Leases, which effectively transfer to the company the entire risks and benefits incidental to ownership of the leased item, are classified as Finance Lease. Lease rentals are capitalized at the lower of the fair value and present value of the minimum lease payments at the inception of the lease term and disclosed as leased assets. Lease payments are apportioned between the finance charges and reduction of the lease liability based on the implicit rate of return. Finance charges are charged directly against income life of the assets at the following rates

Operating Lease

Lease where the lessor effectively retains substantially all risks and benefits of the asset are classified as Operating lease.

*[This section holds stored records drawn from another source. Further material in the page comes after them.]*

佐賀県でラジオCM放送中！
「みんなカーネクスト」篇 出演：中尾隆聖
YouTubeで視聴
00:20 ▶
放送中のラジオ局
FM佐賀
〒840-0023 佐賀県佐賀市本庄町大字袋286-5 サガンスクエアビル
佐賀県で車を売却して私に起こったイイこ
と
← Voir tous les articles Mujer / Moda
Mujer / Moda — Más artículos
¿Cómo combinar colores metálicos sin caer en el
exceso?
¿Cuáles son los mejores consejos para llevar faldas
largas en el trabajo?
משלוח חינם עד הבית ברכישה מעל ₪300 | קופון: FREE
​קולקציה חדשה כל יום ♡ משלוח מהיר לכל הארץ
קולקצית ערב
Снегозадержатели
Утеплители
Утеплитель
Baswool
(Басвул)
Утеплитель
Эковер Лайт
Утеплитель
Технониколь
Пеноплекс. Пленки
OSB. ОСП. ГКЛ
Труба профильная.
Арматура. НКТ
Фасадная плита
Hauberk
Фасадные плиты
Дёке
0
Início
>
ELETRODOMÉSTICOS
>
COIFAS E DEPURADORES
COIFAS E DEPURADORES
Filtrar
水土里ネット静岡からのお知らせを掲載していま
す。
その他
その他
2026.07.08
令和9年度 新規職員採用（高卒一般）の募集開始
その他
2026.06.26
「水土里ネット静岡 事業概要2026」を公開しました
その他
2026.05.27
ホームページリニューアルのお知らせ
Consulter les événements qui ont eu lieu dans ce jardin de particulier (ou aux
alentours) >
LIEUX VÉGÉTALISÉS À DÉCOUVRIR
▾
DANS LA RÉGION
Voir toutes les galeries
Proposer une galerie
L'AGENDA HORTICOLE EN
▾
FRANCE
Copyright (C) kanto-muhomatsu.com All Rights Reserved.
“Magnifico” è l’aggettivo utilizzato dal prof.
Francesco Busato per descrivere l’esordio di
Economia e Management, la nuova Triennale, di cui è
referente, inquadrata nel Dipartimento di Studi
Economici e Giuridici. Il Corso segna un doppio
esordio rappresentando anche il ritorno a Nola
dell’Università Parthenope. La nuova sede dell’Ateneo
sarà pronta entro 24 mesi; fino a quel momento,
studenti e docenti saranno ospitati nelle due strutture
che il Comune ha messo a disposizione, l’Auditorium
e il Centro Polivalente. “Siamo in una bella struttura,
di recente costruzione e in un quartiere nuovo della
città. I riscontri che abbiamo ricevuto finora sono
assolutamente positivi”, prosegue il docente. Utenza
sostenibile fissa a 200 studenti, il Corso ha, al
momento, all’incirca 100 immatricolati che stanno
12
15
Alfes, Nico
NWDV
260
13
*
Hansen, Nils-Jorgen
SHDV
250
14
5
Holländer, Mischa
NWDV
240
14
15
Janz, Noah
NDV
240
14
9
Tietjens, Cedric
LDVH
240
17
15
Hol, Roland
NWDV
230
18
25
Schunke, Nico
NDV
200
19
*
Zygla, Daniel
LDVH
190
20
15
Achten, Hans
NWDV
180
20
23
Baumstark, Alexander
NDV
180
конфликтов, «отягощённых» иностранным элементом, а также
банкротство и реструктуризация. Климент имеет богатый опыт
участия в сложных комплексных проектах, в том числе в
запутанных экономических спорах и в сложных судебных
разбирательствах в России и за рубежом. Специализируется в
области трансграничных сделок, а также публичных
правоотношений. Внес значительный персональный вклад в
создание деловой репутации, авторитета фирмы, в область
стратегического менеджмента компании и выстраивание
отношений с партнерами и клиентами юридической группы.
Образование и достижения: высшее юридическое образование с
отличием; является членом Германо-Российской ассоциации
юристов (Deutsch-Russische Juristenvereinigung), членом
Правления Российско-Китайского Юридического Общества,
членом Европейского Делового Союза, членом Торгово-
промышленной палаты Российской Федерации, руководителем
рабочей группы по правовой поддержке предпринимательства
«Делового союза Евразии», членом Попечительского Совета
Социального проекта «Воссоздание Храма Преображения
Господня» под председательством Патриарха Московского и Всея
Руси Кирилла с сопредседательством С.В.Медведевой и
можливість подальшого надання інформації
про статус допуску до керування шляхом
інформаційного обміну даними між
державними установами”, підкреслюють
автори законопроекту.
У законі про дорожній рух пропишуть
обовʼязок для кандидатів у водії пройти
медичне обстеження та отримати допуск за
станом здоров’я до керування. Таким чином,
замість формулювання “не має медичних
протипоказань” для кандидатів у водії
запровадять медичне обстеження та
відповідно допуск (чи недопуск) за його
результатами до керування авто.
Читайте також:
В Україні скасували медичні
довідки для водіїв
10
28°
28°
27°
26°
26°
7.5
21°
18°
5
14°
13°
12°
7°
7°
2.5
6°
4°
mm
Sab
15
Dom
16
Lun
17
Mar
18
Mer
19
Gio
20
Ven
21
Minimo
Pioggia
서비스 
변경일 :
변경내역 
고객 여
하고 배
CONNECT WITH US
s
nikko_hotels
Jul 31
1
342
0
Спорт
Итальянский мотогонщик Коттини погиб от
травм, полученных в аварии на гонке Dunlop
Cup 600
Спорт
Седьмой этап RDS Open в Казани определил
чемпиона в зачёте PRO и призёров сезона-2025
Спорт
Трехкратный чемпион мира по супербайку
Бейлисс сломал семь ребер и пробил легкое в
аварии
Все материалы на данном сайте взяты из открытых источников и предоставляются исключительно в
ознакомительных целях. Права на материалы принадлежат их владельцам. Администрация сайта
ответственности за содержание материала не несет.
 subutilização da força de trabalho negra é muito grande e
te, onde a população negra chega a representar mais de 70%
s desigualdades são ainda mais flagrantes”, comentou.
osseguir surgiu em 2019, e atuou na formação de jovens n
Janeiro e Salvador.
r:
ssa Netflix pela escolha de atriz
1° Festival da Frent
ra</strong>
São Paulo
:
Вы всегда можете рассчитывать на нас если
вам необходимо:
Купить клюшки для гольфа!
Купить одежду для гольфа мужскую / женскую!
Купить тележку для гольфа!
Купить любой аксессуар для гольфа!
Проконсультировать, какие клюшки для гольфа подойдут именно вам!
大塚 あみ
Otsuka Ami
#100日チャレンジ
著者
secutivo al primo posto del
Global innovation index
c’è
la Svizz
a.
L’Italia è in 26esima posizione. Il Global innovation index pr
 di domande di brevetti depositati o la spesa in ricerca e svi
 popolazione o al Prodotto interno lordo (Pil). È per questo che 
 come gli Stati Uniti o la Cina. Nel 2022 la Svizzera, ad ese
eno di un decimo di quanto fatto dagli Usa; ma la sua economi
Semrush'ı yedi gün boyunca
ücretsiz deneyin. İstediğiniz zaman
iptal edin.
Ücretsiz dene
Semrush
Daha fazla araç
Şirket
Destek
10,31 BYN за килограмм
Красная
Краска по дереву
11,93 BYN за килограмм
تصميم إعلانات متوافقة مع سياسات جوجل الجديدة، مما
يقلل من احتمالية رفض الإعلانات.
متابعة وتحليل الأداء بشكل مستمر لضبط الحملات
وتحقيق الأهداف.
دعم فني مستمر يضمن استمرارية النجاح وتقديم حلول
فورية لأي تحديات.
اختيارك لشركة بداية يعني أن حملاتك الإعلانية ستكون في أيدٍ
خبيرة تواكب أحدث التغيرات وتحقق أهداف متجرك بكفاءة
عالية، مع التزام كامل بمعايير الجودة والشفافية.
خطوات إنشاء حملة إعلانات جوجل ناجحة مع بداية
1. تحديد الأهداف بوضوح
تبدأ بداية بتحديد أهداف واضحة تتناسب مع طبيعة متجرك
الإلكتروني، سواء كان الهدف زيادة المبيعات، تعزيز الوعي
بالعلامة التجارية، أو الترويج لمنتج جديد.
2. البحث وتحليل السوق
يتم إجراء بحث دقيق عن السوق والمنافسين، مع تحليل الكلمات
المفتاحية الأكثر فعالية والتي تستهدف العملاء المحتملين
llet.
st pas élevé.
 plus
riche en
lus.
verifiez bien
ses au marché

Operating lease payments are recognized as an expense in the Profit & Loss account on a Straight Line Basis over the Lease term

I) INCOME TAXES

Tax expenses comprises of Current, Deferred and Fringe Benefit Tax

(i) Current income tax is determined as the amount of tax payable in respect of taxable income for the period computed in accordance with the Income Tax Act, 1961.

(ii) Deferred Tax is recognized on timing differences between the accounting income and the taxable income for the reporting period and is capable of reversal in one or more subsequent periods. Deferred tax are quantified using the tax rates and laws enacted or substantively enacted as on the Balance Sheet Date.

(iii) Deferred tax assets are recognized and carried forward only to the extent that there is reasonable certainty that sufficient future taxable income will be available against which such deferred tax assets can be realized. Deferred tax asset on unabsorbed depreciation and carry forward of losses are not recognized unless there is virtual certainty that sufficient future taxable income will be available against which such deferred tax assets can be realized.

M) EARNINGS PER SHARE

In determining the Earnings Per share, the company considers the net profit after tax this includes any post tax effect of any extraordinary / exceptional item The number of shares used in computing basic earnings per share is the weighted average number of shares outstanding during the period. The number of shares used in computing Diluted earnings per share comprises the weighted average number of shares considered for computing Basic Earning per share and also the weighted number of equity shares that would have been issued on conversion of all potentially dilative shares.

N) IMPAIRMENT OF ASSETS

At each Balance Sheet date, the carrying values of the tangible and intangible assets are reviewed to determine whether there is any indication that those assets have suffered an impairment loss. If any such indication exists, the recoverable amount of the asset is estimated in order to determine the extent of the impairment loss. Where there is an indication of impairment, loss is recognized in the Profit and Loss account when the carrying amount of an asset exceeds its recoverable amount. The recoverable amount is the greater of the assets net selling price and value in use.

Value in use is determined from the Present Value of the estimated future cash flows from continuing use of the assets. The impairment loss recognized in prior accounting period is reversed if there is a change in the estimate of recoverable amount.

O) PROVISIONS, CONTINGENT LIABILITIES AND CONTINGENT ASSET

Provisions are recognized only when there is a present obligation as a result of past events and when a reliable estimate of the amount of obligation can be made.

Contingent Liability is disclosed for

a) Possible obligation which will be confirmed only by future events not wholly with in the control of the company or

b) Present obligations arising from the past events where it is not probable that an outflow of resources will be required to settle the obligation or a reliable estimate of the amount of the obligation can not be made.

c) Contingent Assets are not recognized in the financial statements since this may result in the recognition of income that may never be realized.